Il simposio del no e il canto dell’amore

L’interesse incontrando il tafferuglio si mise d’accordo e guardò al diverso, l’uomo solo ed arrabbiato per i fatti suoi, così venne adescato. -Un nemico!- gli dissero-  fa sempre comodo e gli spinsero in bocca un’orrida canzone che dalla gola echeggiava per le vie portando a sé  timpani, sogni e speranza.

Il simposio del no, canta una canzone stonatissima che fa male alle orecchie di chi ha capito che l’Europa non può prescindere dalla musica di gioia di chi arriva, ma che soprattutto infrange i cuori di chi vuole in fondo, dopo un lungo viaggio, solo trovare la pace, un valore che dimentichiamo spesso e che dovremmo generosamente offrire a chi la ama.

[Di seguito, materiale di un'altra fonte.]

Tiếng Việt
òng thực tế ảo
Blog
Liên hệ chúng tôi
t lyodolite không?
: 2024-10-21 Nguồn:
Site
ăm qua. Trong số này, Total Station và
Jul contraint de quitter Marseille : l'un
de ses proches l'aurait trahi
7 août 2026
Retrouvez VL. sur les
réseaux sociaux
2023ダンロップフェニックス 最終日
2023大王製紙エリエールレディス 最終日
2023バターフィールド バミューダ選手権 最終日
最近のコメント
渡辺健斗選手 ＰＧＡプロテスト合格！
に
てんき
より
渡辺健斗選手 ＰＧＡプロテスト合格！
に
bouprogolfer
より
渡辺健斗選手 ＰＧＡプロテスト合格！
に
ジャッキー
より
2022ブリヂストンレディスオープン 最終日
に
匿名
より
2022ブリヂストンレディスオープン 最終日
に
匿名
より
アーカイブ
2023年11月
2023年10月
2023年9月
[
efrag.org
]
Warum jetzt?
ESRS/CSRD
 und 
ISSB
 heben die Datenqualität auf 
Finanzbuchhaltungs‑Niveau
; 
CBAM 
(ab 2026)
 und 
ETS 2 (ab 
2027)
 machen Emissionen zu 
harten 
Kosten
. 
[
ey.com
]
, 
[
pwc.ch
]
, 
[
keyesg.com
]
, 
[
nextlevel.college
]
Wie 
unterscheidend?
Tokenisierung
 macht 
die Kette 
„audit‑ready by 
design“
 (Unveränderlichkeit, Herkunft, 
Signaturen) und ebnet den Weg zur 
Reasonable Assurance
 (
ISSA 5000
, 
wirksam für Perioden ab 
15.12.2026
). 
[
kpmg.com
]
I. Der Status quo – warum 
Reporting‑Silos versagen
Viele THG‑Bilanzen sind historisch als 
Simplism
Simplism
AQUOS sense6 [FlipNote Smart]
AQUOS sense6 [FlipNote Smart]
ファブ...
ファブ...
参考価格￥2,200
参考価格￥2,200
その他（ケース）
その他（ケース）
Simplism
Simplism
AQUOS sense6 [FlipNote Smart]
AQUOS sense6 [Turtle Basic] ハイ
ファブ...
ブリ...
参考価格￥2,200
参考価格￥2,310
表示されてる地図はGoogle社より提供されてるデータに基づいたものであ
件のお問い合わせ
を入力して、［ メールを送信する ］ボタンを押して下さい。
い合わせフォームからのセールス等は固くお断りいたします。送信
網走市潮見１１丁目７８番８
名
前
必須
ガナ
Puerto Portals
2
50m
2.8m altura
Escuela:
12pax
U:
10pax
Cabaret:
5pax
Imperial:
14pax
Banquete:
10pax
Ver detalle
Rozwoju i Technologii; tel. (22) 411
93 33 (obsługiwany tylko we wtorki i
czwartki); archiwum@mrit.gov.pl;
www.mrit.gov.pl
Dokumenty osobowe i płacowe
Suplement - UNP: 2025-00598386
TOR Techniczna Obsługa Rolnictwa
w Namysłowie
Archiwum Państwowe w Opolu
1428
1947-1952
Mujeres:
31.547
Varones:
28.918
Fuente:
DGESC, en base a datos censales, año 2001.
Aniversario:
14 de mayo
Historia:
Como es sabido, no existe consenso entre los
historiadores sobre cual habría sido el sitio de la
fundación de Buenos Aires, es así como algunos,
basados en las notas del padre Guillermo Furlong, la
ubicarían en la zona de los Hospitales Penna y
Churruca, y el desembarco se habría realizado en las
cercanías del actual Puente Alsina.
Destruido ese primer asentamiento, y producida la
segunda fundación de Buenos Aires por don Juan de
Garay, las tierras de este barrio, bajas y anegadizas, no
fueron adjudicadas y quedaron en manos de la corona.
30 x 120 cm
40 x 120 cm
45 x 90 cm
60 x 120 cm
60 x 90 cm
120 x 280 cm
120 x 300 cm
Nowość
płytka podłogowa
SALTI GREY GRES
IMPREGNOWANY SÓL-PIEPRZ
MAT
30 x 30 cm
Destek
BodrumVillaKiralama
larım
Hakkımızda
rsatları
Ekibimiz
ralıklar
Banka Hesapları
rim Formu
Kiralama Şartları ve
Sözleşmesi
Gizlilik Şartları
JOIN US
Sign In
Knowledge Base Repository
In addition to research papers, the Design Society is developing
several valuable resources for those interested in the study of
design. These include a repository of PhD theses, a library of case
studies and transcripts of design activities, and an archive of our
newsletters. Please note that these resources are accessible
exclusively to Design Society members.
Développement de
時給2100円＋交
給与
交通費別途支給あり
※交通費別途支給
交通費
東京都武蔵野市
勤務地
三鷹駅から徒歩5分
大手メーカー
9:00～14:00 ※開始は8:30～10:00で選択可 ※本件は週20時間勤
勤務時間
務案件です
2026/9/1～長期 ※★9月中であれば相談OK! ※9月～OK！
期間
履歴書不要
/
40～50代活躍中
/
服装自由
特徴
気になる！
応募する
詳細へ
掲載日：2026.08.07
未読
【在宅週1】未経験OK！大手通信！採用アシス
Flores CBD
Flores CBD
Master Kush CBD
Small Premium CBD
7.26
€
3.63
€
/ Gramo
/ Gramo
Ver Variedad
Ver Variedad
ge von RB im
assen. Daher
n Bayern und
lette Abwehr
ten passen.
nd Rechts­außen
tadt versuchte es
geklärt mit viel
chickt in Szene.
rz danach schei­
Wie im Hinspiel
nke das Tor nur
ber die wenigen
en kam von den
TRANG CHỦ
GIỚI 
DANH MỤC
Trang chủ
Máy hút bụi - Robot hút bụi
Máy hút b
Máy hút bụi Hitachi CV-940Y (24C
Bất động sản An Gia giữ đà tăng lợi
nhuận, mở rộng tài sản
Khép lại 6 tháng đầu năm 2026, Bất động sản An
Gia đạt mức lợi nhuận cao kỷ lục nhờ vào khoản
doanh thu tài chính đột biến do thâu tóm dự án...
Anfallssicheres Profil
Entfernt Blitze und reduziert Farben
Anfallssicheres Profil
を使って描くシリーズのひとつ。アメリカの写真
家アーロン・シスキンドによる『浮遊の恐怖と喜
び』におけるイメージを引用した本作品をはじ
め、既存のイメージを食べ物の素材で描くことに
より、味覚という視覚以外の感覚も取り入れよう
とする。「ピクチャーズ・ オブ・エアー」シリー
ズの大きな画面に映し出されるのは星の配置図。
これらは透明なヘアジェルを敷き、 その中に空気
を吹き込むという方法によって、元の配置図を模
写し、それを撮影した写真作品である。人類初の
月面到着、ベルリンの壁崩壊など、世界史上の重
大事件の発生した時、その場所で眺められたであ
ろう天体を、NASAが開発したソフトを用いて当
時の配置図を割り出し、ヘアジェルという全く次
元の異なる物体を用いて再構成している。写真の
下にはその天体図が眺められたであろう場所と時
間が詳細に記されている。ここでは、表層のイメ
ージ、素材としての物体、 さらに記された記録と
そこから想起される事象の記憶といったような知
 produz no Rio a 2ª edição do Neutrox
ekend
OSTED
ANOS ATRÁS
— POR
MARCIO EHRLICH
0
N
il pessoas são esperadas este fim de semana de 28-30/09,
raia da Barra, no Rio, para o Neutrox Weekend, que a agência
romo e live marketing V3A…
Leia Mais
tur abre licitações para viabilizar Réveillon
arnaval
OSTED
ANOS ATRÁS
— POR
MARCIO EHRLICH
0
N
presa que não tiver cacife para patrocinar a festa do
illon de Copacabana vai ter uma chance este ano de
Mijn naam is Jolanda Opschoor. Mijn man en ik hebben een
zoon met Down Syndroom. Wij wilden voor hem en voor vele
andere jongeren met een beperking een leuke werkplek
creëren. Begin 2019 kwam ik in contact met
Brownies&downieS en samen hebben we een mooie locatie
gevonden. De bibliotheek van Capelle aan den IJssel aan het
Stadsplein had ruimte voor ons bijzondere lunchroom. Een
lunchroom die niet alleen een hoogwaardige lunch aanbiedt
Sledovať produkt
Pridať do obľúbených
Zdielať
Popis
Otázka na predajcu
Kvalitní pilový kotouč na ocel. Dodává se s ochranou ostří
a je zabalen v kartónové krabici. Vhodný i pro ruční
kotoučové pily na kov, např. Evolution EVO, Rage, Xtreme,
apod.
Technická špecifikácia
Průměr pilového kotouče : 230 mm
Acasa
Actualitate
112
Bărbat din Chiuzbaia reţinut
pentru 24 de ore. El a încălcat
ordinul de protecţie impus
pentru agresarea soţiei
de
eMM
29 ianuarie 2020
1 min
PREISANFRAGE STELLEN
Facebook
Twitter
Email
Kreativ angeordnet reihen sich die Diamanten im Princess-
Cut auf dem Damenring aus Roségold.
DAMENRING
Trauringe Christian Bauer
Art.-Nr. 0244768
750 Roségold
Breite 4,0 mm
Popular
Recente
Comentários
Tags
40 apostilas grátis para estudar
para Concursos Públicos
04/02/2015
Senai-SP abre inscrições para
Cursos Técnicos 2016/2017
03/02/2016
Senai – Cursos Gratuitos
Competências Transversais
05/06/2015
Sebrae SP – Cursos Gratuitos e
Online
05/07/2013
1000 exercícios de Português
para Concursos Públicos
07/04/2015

Negare la pace è come negare la vita. Come si vive senza la pace? Gli europei non lo sanno più se non da antichi ricordi sbiaditi, i più non l’hanno sperimentato, ed i migranti non lo vogliono più sapere perché deve essere davvero tremendo.

I migranti oggi ci spiegano come la pace è un valore da coltivare, ed il suo seme è l’accoglienza. Non disperdiamolo nel suono di una brutta canzone piena di “no” .

Il rumore dei no è una brutta canzone, stonata, che spesso supera il suono delle parole di chi ha scelto per farsi plasmare e accarezzare il cuore dall’incontro.

Ma qualcosa che si sente più forte significa forse che sia più bella? è solo più arrogante!

Quanto è distante la musica dal rumore? Sogno un’Italia dove si ascolti lo djembe e la polka, e mentre la tarantella echeggia, ed il marranzano vibra una danza tribale ci fa sognare. Come uno stornello romano, come un canto maliano.